ORPHANS’ COURT IMPOSED A SURCHARGE ON EXECUTRIX OF ESTATE

Orphans’ court properly imposed a surcharge on appellant former executrix for her failure to administer decedent’s estate with reasonableness and prudence where estate attorney embezzled estate funds.

Decedent’s former daughter-in-law was named an executrix. Decedent left cash in credit union accounts, a gold and silver coin collection and a mobile home. The credit union accounts were transferred into an individual account opened in executrix’s individual name. The will left specific cash bequests to family members and the coin collection was left to a charity. The coin collection was sold, the funds were transferred to the estate attorney’s IOLTA account and attorney embezzled the funds. Attorney also embezzled directly from the estate’s savings account. Executrix alleged attorney told her that charity had requested cash in lieu of the coin collection. Executrix “sold” the mobile home to her daughter in lieu of daughter’s receipt of a bequest under the will. The commonwealth, acting as parens patriae on behalf charity beneficiarys, filed a petition to void gifts allegedly made pursuant to the will. Appellant was removed as executrix and objections were filed as to her account. The orphans’ court sustained seven objections to her account and found conversion of estate assets by the former estate attorney. Lynn Walter appealed.

Appellant argued that she was punished for crimes committed by the attorney on whose legal advice she relied.
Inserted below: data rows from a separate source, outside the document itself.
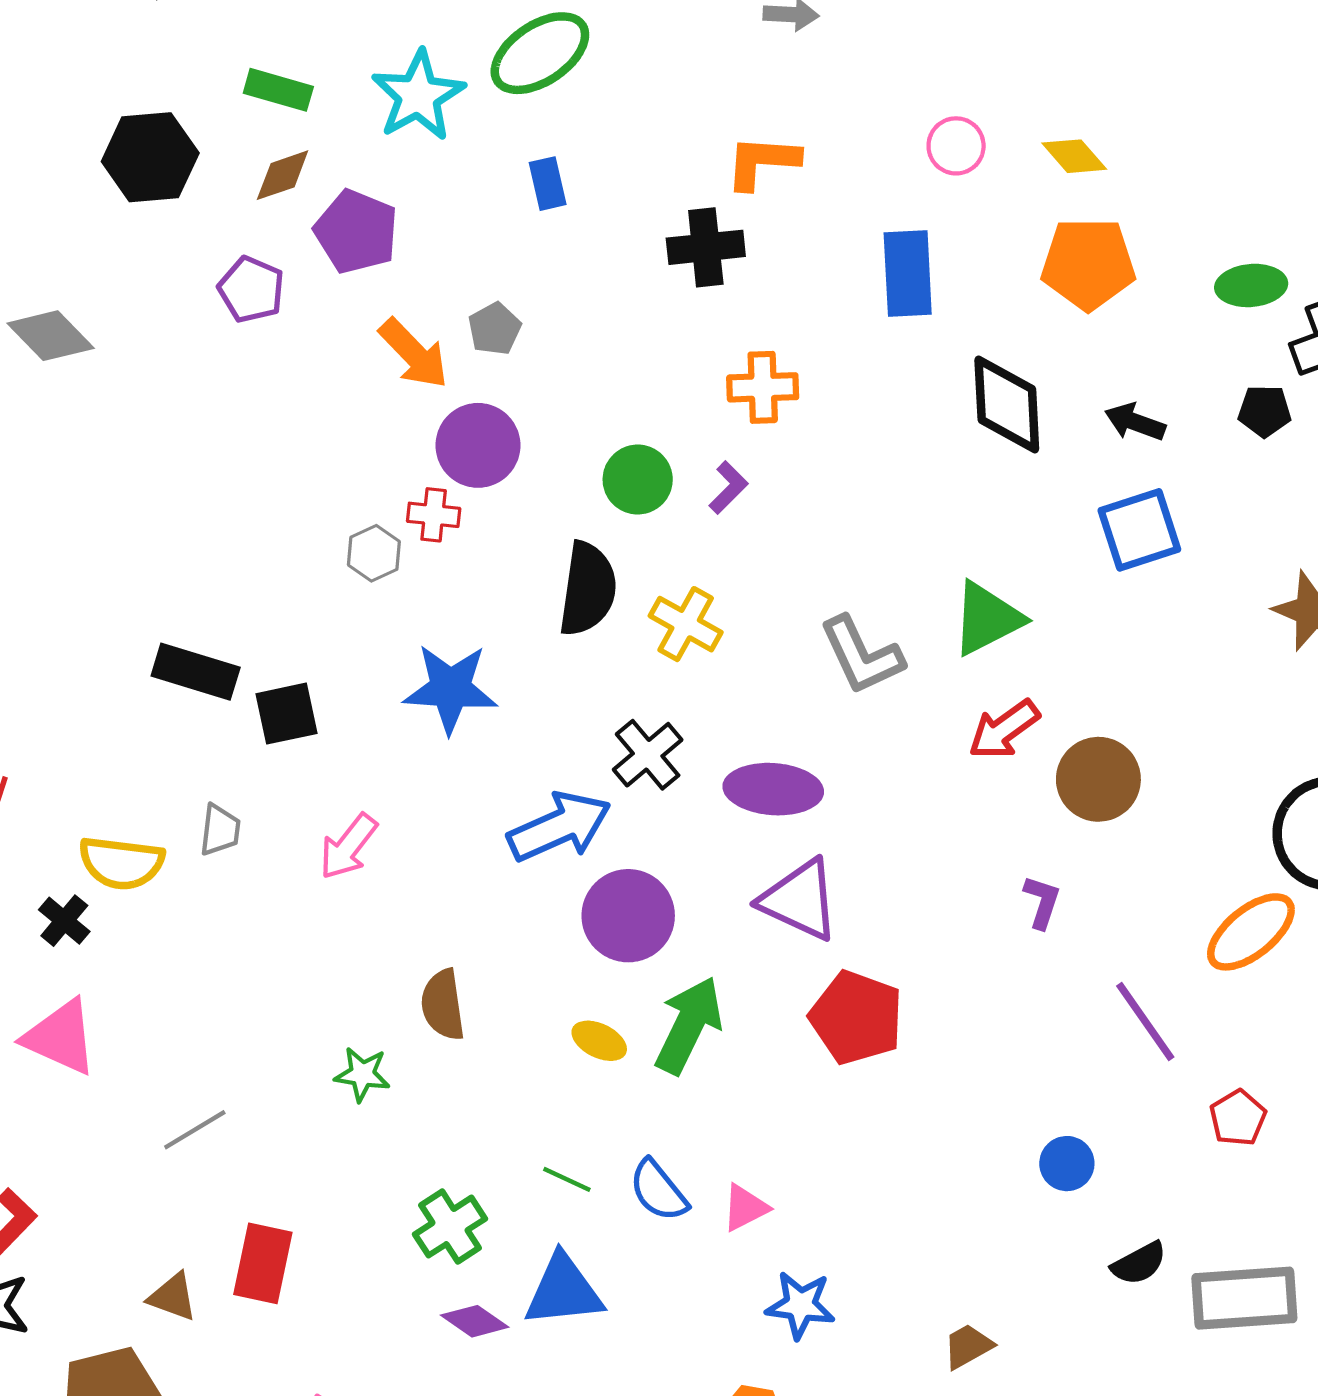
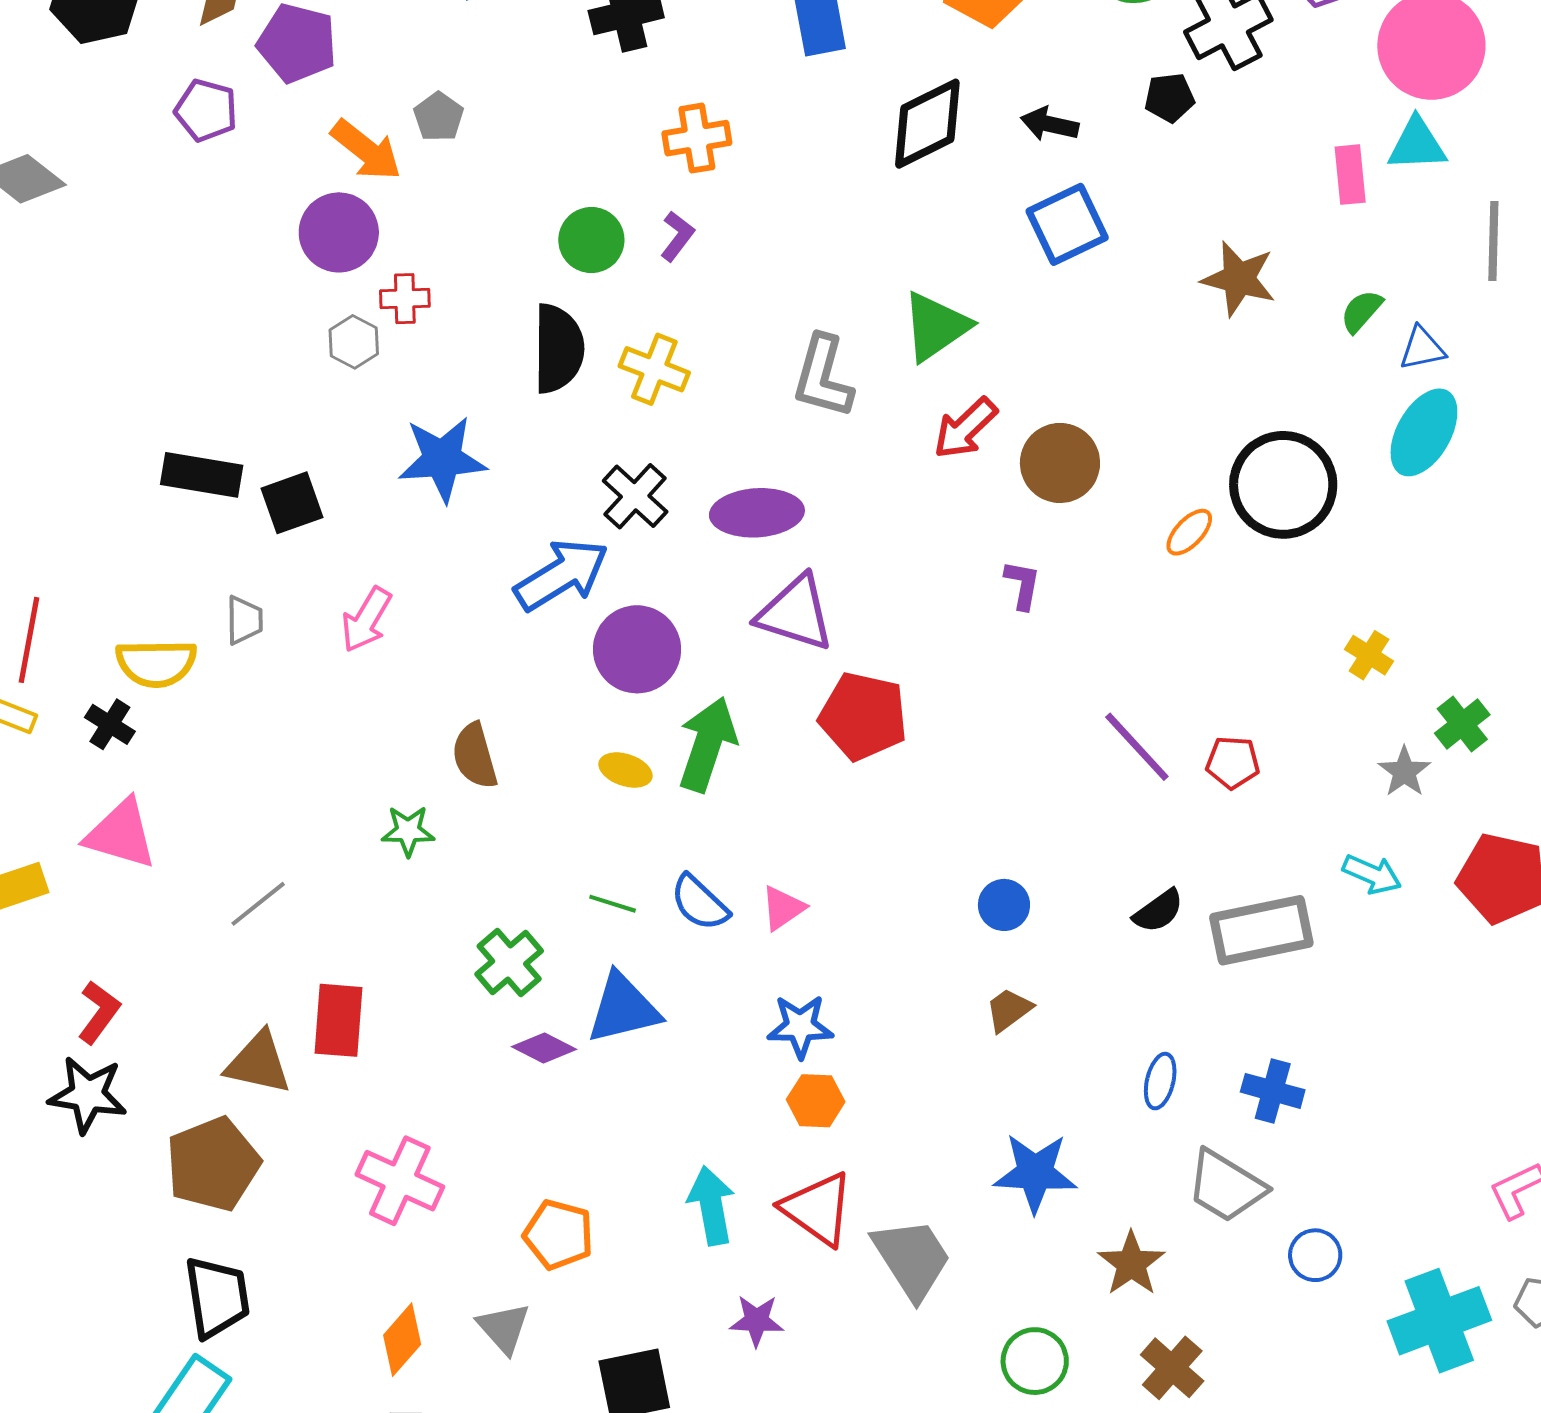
black diamond: (1007, 404) -> (927, 124), turned 74
purple circle: (478, 445) -> (339, 232), moved
gray L-shape: (861, 655) -> (823, 377), turned 48
orange ellipse: (1251, 932) -> (1189, 532), moved, size x0.6
purple line: (1145, 1022) -> (1137, 747), moved
red pentagon: (1238, 1118) -> (1233, 762), turned -30
blue circle: (1067, 1164) -> (1004, 905), moved
brown triangle: (173, 1297) -> (258, 1063), size x1.4
blue star: (800, 1305) -> (800, 1026), moved

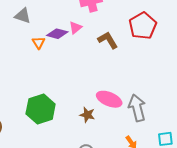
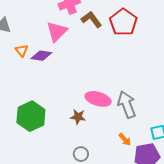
pink triangle: (75, 28) -> (57, 31), size x1.6
purple diamond: (57, 34) -> (41, 56), moved
brown L-shape: (108, 40) -> (91, 19), moved

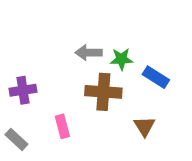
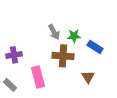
gray arrow: (89, 53) -> (54, 32), turned -119
pink rectangle: (62, 126) -> (38, 77), size x1.5

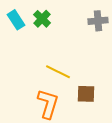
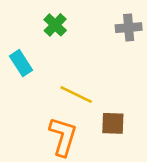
cyan rectangle: (16, 20) -> (21, 63), moved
She contended her good faith reliance on the attorney’s advice gave her a good faith defense to the surcharge the orphans’ court imposed upon her. Commonwealth argued that she did not investigate account transactions even after receiving notification of three overdraft charges on the accounts and that a prudent person in appellant’s fiduciary position with her professional bookkeeping experience would have maintained close oversight of all deposits and withdrawals from estate accounts. The court agreed with the orphans’ court that attorney’s protracted pattern of embezzlement was discoverable with the exercise of due diligence and appellant had a fiduciary duty to protect and preserve the estate. Instead of investigating the overdraft fees, appellant simply relied on attorney’s unsubstantiated assurances which allowed attorney to steal from the estate for years. Additionally, the failure to bequeath the coin collection as specifically directed by the will was unreasonable administration of the estate. She never verified with charity that it had requested cash instead of the coins or investigate whether she had the authority to deviate from the will’s specific bequest.

Appellant’s administration and distribution of estate accounts placed her interests in conflict with the interests of the beneficiaries she was entrusted to serve. She relied on a credit union employee’s mistaken belief that appellant was the sole beneficiary of all credit union accounts even though she knew the will bequested only $50,000 to her. She kept information as to the $205,200 in the bank accounts to herself and the attorney. The record supported that no designation of beneficiary form applied to the accounts in question and there was no basis for appellant’s claim of ownership.

Reference: Digests of Recent Opinions, Pennsylvania Law Weekly, 41 PLW 670, July 17, 2018, In Re: Estate of Walter, PICS Case No. 18-0834 (pa. Super, June 22, 2018) Stevens, P.J.